(Provided records Opens)
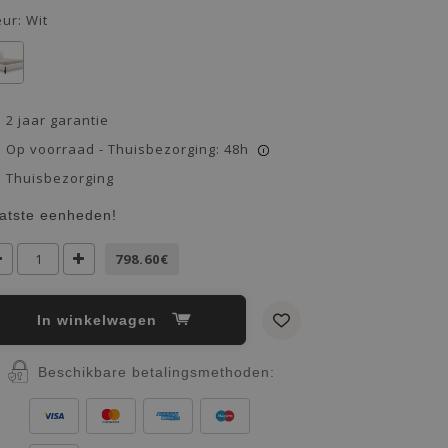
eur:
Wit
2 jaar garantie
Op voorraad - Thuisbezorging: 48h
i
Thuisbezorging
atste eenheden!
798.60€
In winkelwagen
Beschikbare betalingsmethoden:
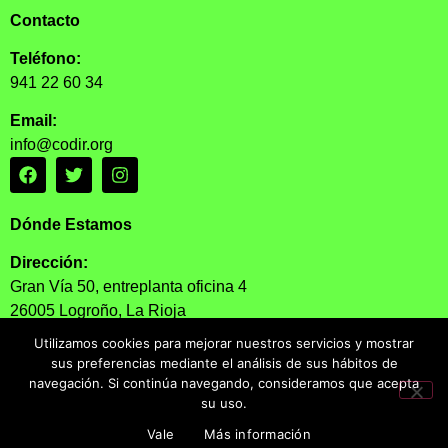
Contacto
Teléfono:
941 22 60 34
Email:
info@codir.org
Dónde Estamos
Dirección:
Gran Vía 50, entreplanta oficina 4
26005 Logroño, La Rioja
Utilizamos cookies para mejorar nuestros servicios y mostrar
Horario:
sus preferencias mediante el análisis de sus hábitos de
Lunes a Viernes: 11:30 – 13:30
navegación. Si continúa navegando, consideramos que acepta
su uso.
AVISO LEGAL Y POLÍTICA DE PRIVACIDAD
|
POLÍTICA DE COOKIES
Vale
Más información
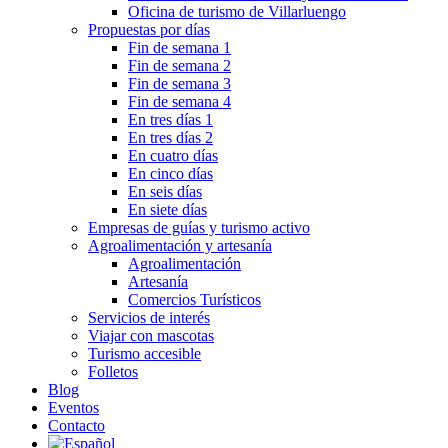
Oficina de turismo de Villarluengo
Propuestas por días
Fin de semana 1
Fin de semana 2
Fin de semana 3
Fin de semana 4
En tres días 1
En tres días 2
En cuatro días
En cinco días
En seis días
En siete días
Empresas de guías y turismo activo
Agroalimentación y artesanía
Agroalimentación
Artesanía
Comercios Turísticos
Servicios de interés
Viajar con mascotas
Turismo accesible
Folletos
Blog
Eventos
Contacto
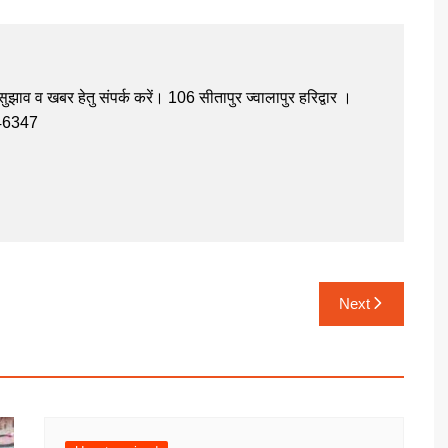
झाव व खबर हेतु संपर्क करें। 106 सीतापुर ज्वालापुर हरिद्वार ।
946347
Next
(Provided records Closes)
**What you are asked to do**
Total lines with "días" in the records above: report that figure alone.

**Written reply**
7